DATA:
______________________________
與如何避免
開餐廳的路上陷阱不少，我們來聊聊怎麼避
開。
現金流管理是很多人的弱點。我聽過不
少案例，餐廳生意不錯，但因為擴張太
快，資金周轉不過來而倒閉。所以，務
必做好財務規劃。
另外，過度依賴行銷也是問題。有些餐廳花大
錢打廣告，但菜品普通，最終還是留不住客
______________________________
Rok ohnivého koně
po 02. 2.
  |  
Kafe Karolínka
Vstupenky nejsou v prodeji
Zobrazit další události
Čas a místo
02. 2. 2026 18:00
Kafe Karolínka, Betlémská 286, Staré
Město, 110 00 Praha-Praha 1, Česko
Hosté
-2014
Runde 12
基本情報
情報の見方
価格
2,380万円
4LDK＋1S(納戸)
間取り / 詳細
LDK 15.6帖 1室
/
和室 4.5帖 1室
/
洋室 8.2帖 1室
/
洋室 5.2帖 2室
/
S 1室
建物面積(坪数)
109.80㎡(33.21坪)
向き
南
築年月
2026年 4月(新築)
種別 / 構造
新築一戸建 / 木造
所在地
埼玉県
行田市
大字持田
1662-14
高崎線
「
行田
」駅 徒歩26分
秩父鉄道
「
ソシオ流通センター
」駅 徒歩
______________________________
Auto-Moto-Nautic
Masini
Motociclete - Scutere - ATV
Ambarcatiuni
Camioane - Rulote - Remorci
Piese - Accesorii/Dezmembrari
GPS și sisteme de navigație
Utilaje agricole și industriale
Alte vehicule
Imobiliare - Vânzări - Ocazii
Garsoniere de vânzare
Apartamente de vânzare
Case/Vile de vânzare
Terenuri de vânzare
______________________________
WORK INSTRUCTION: Wherever a line in the entries holds "Karolínka", copy that line.

EXPECTED OUTPUT:
Kafe Karolínka
Kafe Karolínka, Betlémská 286, Staré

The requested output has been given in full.